On behalf of the Ohio Valley Environmental Coalition, Coal River Mountain Watch, and the Natural Resources Defense Council, Public Justice challenged the Corps' conclusion that the nationwide permit would only have cumulatively minimal environmental impacts. The Corps claimed that, even though coal companies have used this permit to fill hundreds of miles of streams with mining waste, it could mitigate these stream losses to zero by creating new streams elsewhere.
On March 31, U.S. District Judge Joseph R. Goodwin issued an injunction that blocked the U.S. Army Corps of Engineers from authorizing new valley fills through its "nationwide permit" procedure. The court's decision was the second time it has invalidated this nationwide permit. The first decision in 2003 was overturned on appeal on a different issue and remanded for reconsideration. Because of that first ruling, the coal industry has been more frequently using individual permits than the streamlined procedure.

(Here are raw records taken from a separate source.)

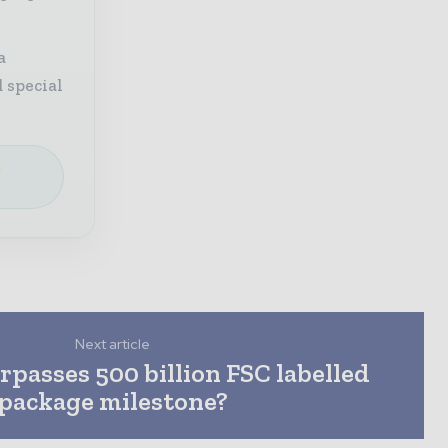
a
 special
e
Next article
rpasses 500 billion FSC labelled
package milestone?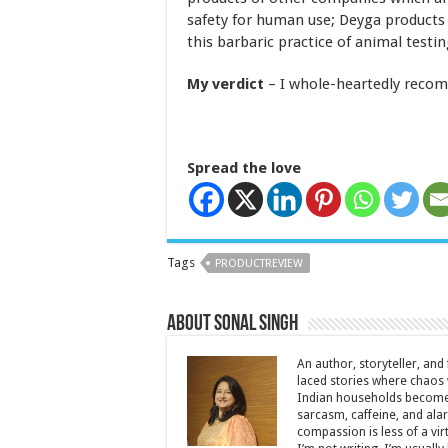
safety for human use; Deyga products
this barbaric practice of animal testing
My verdict
– I whole-heartedly reco
Spread the love
Tags
PRODUCTREVIEW
About Sonal Singh
An author, storyteller, and 
laced stories where chaos w
Indian households become 
sarcasm, caffeine, and ala
compassion is less of a vi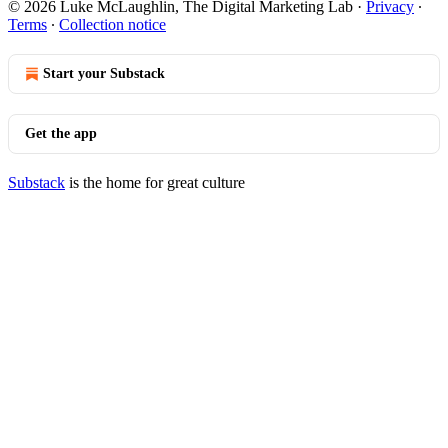
© 2026 Luke McLaughlin, The Digital Marketing Lab
·
Privacy
∙
Terms
∙
Collection notice
Start your Substack
Get the app
Substack
is the home for great culture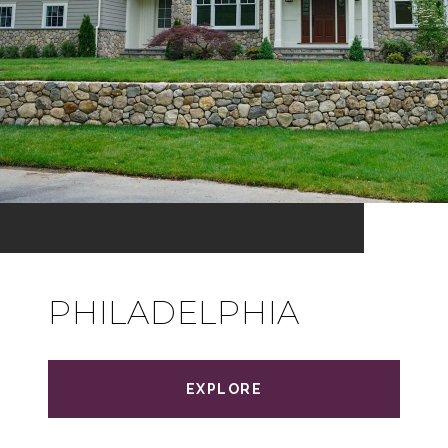
PHILADELPHIA
EXPLORE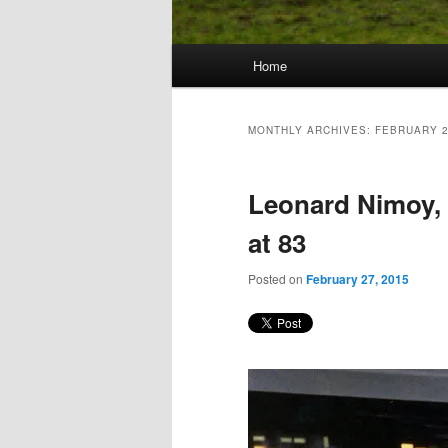
Main
Home
Skip
Skip
menu
to
to
MONTHLY ARCHIVES:
FEBRUARY 
primary
secondary
Leonard Nimoy, S
content
content
at 83
Posted on
February 27, 2015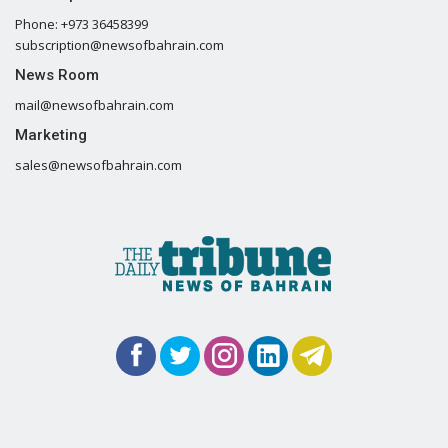
Phone: +973 36458399
subscription@newsofbahrain.com
News Room
mail@newsofbahrain.com
Marketing
sales@newsofbahrain.com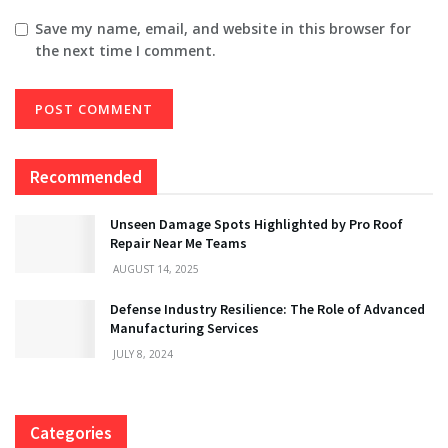
Save my name, email, and website in this browser for
the next time I comment.
Recommended
Unseen Damage Spots Highlighted by Pro Roof
Repair Near Me Teams
AUGUST 14, 2025
Defense Industry Resilience: The Role of Advanced
Manufacturing Services
JULY 8, 2024
Categories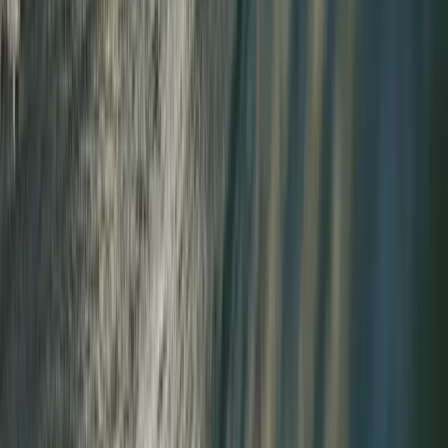
Improver
Book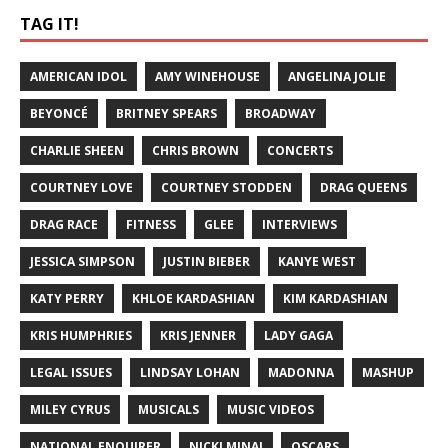
TAG IT!
AMERICAN IDOL
AMY WINEHOUSE
ANGELINA JOLIE
BEYONCÉ
BRITNEY SPEARS
BROADWAY
CHARLIE SHEEN
CHRIS BROWN
CONCERTS
COURTNEY LOVE
COURTNEY STODDEN
DRAG QUEENS
DRAG RACE
FITNESS
GLEE
INTERVIEWS
JESSICA SIMPSON
JUSTIN BIEBER
KANYE WEST
KATY PERRY
KHLOE KARDASHIAN
KIM KARDASHIAN
KRIS HUMPHRIES
KRIS JENNER
LADY GAGA
LEGAL ISSUES
LINDSAY LOHAN
MADONNA
MASHUP
MILEY CYRUS
MUSICALS
MUSIC VIDEOS
NATIONAL ENQUIRER
NICKI MINAJ
OSCARS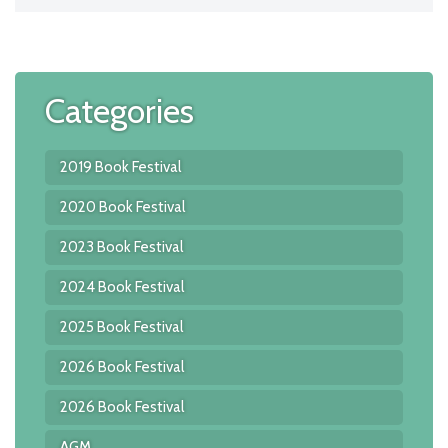
Categories
2019 Book Festival
2020 Book Festival
2023 Book Festival
2024 Book Festival
2025 Book Festival
2026 Book Festival
2026 Book Festival
AGM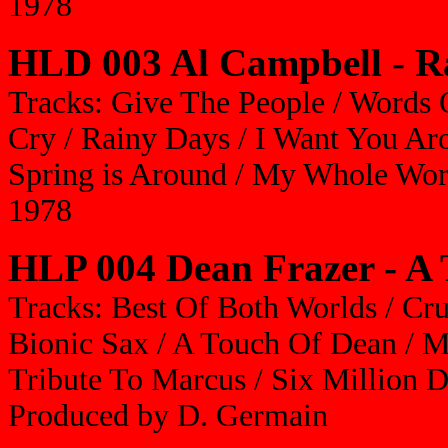
1978
HLD 003 Al Campbell - R
Tracks: Give The People / Words 
Cry / Rainy Days / I Want You A
Spring is Around / My Whole Wor
1978
HLP 004 Dean Frazer - A
Tracks: Best Of Both Worlds / Cruc
Bionic Sax / A Touch Of Dean / M
Tribute To Marcus / Six Million D
Produced by D. Germain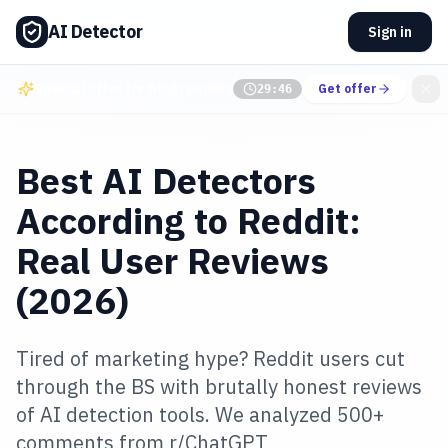
AI Detector
Sign in
Special offer for blog readers
Get offer
29:45
Best AI Detectors
According to Reddit:
Real User Reviews
(2026)
Tired of marketing hype? Reddit users cut
through the BS with brutally honest reviews
of AI detection tools. We analyzed 500+
comments from r/ChatGPT,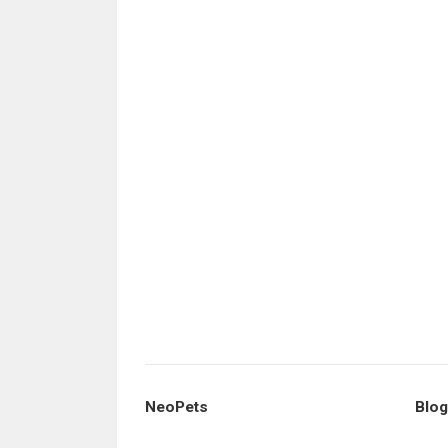
NeoPets
Blog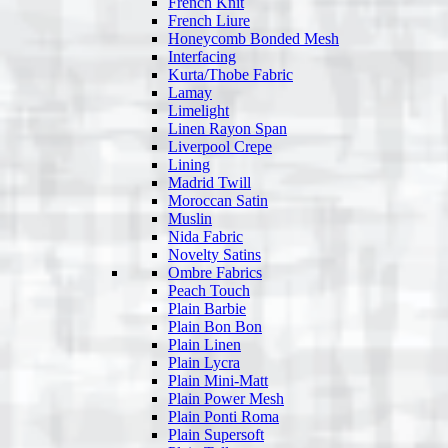
French Knit
French Liure
Honeycomb Bonded Mesh
Interfacing
Kurta/Thobe Fabric
Lamay
Limelight
Linen Rayon Span
Liverpool Crepe
Lining
Madrid Twill
Moroccan Satin
Muslin
Nida Fabric
Novelty Satins
Ombre Fabrics
Peach Touch
Plain Barbie
Plain Bon Bon
Plain Linen
Plain Lycra
Plain Mini-Matt
Plain Power Mesh
Plain Ponti Roma
Plain Supersoft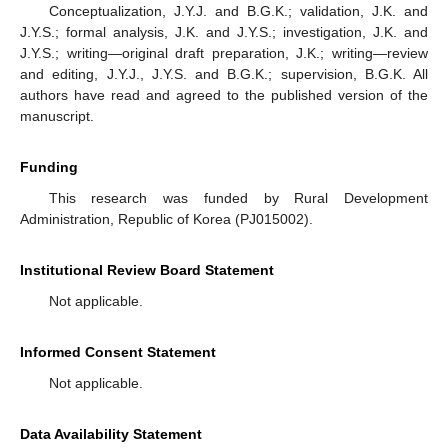
Conceptualization, J.Y.J. and B.G.K.; validation, J.K. and
J.Y.S.; formal analysis, J.K. and J.Y.S.; investigation, J.K. and
J.Y.S.; writing—original draft preparation, J.K.; writing—review
and editing, J.Y.J., J.Y.S. and B.G.K.; supervision, B.G.K. All
authors have read and agreed to the published version of the
manuscript.
Funding
This research was funded by Rural Development
Administration, Republic of Korea (PJ015002).
Institutional Review Board Statement
Not applicable.
Informed Consent Statement
Not applicable.
Data Availability Statement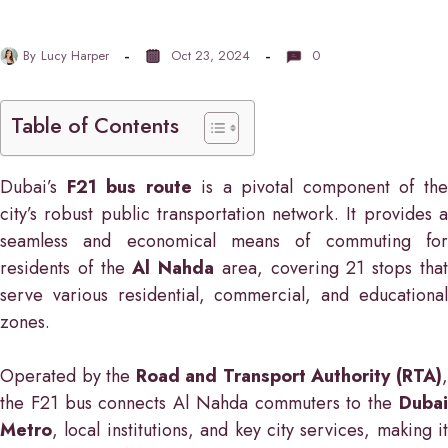
By
Lucy Harper
Oct 23, 2024
0
Table of Contents
Dubai’s
F21 bus route
is a pivotal component of th
city’s robust public transportation network. It provides a
seamless and economical means of commuting for
residents of the
Al Nahda
area, covering 21 stops tha
serve various residential, commercial, and educational
zones.
Operated by the
Road and Transport Authority (RTA)
the F21 bus connects Al Nahda commuters to the
Dubai
Metro
, local institutions, and key city services, making it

Individual permits require much more detailed regulatory analysis. Several of those individual permits were successfully challenged in a different case, which was also overturned on appeal in February 2009. Because of that case, the Corps has over 200 backlogged individual permit applications that would fill over 200 miles of headwater streams. The U.S. EPA recently signaled in two letters to the Corps that it would be scrutinizing those individual permit applications more closely.